Saved data entries
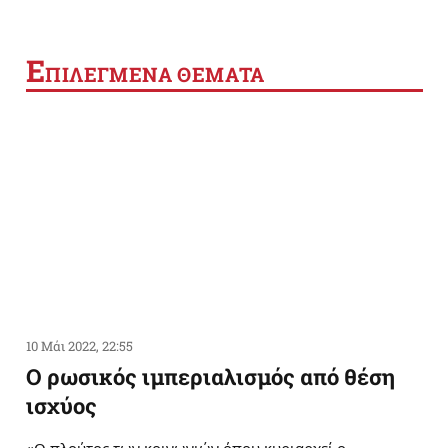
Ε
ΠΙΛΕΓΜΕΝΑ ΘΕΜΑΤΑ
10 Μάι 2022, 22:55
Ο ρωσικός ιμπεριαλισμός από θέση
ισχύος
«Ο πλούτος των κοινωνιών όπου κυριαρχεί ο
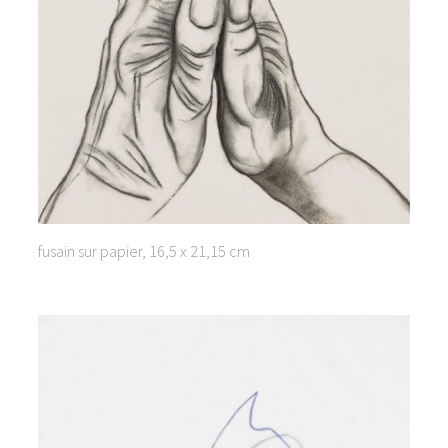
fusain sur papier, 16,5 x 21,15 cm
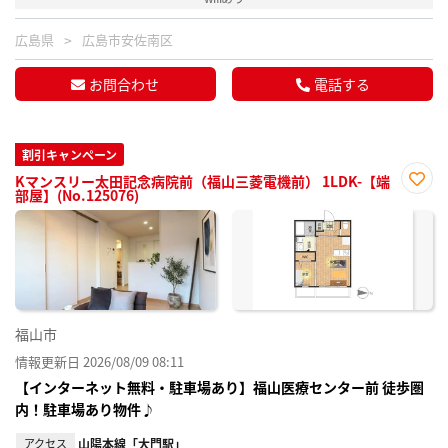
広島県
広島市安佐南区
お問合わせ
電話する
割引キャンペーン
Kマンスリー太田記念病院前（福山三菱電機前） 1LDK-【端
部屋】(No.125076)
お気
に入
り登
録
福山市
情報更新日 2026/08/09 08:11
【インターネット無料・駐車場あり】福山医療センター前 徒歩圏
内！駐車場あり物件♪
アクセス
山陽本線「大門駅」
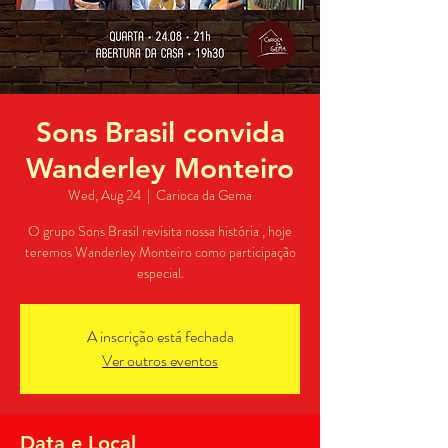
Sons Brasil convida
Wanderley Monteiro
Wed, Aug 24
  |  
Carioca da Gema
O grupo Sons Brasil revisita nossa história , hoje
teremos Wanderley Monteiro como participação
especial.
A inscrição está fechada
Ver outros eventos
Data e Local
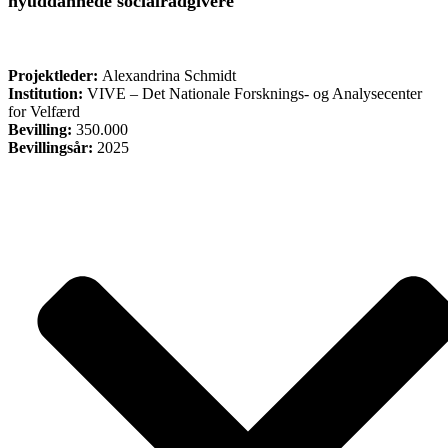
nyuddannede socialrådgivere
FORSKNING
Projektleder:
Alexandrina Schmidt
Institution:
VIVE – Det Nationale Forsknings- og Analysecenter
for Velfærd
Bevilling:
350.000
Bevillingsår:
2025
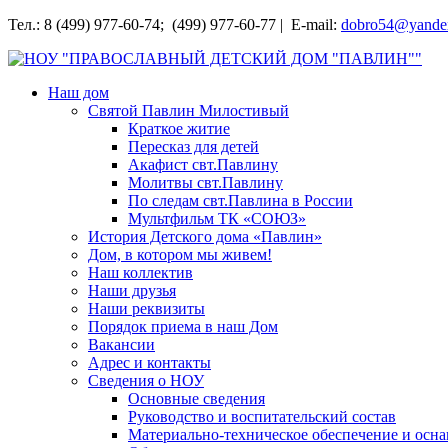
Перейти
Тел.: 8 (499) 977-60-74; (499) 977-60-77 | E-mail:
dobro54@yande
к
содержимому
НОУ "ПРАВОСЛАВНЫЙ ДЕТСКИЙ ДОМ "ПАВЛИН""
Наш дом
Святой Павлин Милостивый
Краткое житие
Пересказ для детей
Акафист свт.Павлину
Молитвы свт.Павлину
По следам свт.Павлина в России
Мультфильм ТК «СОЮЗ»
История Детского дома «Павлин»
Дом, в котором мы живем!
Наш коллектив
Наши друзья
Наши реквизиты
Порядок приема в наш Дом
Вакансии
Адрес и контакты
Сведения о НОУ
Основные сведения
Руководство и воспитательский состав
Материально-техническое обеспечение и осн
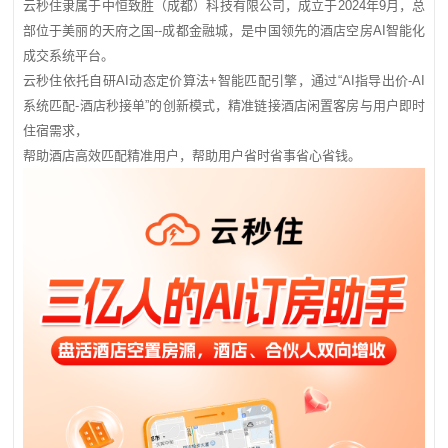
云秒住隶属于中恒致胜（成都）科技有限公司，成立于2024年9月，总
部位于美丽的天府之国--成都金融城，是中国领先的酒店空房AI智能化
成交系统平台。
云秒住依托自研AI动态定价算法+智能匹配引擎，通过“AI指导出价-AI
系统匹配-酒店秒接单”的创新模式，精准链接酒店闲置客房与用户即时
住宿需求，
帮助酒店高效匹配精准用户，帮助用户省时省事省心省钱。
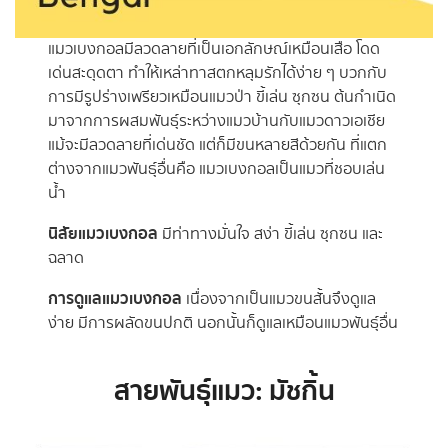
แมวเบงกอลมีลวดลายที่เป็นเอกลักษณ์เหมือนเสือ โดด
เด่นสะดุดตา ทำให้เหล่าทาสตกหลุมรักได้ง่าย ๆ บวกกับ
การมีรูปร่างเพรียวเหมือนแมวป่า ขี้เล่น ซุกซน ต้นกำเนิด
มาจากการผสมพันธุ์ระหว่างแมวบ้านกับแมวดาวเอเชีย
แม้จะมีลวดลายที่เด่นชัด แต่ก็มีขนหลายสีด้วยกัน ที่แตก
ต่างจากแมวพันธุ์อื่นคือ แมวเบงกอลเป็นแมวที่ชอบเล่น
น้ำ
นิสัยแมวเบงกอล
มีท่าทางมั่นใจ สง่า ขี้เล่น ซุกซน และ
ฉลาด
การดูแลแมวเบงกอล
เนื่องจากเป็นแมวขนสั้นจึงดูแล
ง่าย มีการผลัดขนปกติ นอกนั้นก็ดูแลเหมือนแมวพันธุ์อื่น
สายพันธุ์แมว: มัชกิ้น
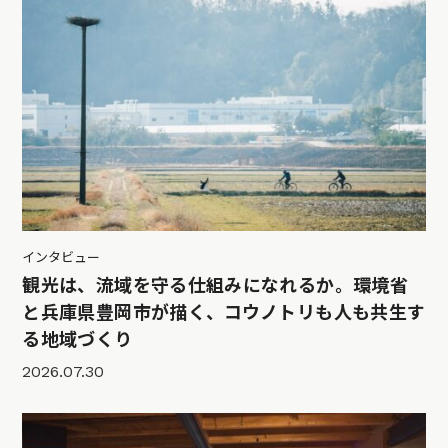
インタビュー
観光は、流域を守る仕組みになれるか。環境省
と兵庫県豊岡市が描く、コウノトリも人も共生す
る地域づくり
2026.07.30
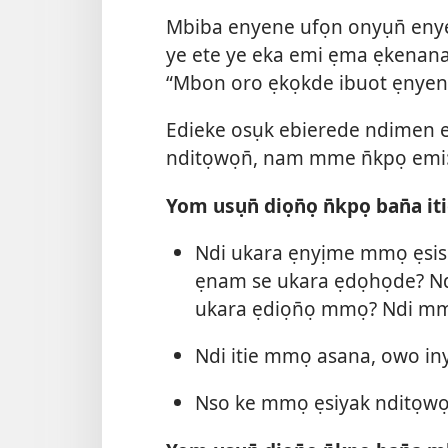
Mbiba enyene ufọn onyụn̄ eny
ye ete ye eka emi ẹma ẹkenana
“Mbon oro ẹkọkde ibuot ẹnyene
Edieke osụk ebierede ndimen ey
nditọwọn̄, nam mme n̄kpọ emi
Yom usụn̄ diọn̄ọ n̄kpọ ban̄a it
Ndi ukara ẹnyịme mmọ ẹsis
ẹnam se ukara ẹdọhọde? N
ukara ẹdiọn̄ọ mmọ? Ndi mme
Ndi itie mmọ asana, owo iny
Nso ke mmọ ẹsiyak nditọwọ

Task directions -
Set the pictures aside and transcribe the data above exactly.

Result of this exercise -
Ε
ΠΙΛΕΓΜΕΝΑ ΘΕΜΑΤΑ
10 Μάι 2022, 22:55
Ο ρωσικός ιμπεριαλισμός από θέση
ισχύος
«Ο πλούτος των κοινωνιών όπου κυριαρχεί ο
fusain sur papier, 16,5 x 21,15 cm
広島県
広島市安佐南区
お問合わせ
電話する
割引キャンペーン
Kマンスリー太田記念病院前（福山三菱電機前） 1LDK-【端
部屋】(No.125076)
お気
に入
り登
録
福山市
情報更新日 2026/08/09 08:11
【インターネット無料・駐車場あり】福山医療センター前 徒歩圏
内！駐車場あり物件♪
アクセス
山陽本線「大門駅」
Sons Brasil convida
Wanderley Monteiro
Wed, Aug 24
  |  
Carioca da Gema
O grupo Sons Brasil revisita nossa história , hoje
teremos Wanderley Monteiro como participação
especial.
A inscrição está fechada
Ver outros eventos
Data e Local
nyuddannede socialrådgivere
FORSKNING
Projektleder:
Alexandrina Schmidt
Institution:
VIVE – Det Nationale Forsknings- og Analysecenter
for Velfærd
Bevilling:
350.000
Bevillingsår:
2025
Перейти
Тел.: 8 (499) 977-60-74; (499) 977-60-77 | E-mail:
dobro54@yande
к
содержимому
НОУ "ПРАВОСЛАВНЫЙ ДЕТСКИЙ ДОМ "ПАВЛИН""
Наш дом
Святой Павлин Милостивый
Краткое житие
Пересказ для детей
Акафист свт.Павлину
Молитвы свт.Павлину
По следам свт.Павлина в России
Мультфильм ТК «СОЮЗ»
История Детского дома «Павлин»
Дом, в котором мы живем!
Наш коллектив
Наши друзья
Наши реквизиты
Порядок приема в наш Дом
Вакансии
Адрес и контакты
Сведения о НОУ
Основные сведения
Руководство и воспитательский состав
Материально-техническое обеспечение и осн
云秒住隶属于中恒致胜（成都）科技有限公司，成立于2024年9月，总
部位于美丽的天府之国--成都金融城，是中国领先的酒店空房AI智能化
成交系统平台。
云秒住依托自研AI动态定价算法+智能匹配引擎，通过“AI指导出价-AI
系统匹配-酒店秒接单”的创新模式，精准链接酒店闲置客房与用户即时
住宿需求，
帮助酒店高效匹配精准用户，帮助用户省时省事省心省钱。
แมวเบงกอลมีลวดลายที่เป็นเอกลักษณ์เหมือนเสือ โดด
เด่นสะดุดตา ทำให้เหล่าทาสตกหลุมรักได้ง่าย ๆ บวกกับ
การมีรูปร่างเพรียวเหมือนแมวป่า ขี้เล่น ซุกซน ต้นกำเนิด
มาจากการผสมพันธุ์ระหว่างแมวบ้านกับแมวดาวเอเชีย
แม้จะมีลวดลายที่เด่นชัด แต่ก็มีขนหลายสีด้วยกัน ที่แตก
ต่างจากแมวพันธุ์อื่นคือ แมวเบงกอลเป็นแมวที่ชอบเล่น
น้ำ
นิสัยแมวเบงกอล
มีท่าทางมั่นใจ สง่า ขี้เล่น ซุกซน และ
ฉลาด
การดูแลแมวเบงกอล
เนื่องจากเป็นแมวขนสั้นจึงดูแล
ง่าย มีการผลัดขนปกติ นอกนั้นก็ดูแลเหมือนแมวพันธุ์อื่น
สายพันธุ์แมว: มัชกิ้น
インタビュー
観光は、流域を守る仕組みになれるか。環境省
と兵庫県豊岡市が描く、コウノトリも人も共生す
る地域づくり
2026.07.30
Mbiba enyene ufọn onyụn̄ eny
ye ete ye eka emi ẹma ẹkenana
“Mbon oro ẹkọkde ibuot ẹnyene
Edieke osụk ebierede ndimen ey
nditọwọn̄, nam mme n̄kpọ emi
Yom usụn̄ diọn̄ọ n̄kpọ ban̄a it
Ndi ukara ẹnyịme mmọ ẹsis
ẹnam se ukara ẹdọhọde? N
ukara ẹdiọn̄ọ mmọ? Ndi mme
Ndi itie mmọ asana, owo iny
Nso ke mmọ ẹsiyak nditọwọ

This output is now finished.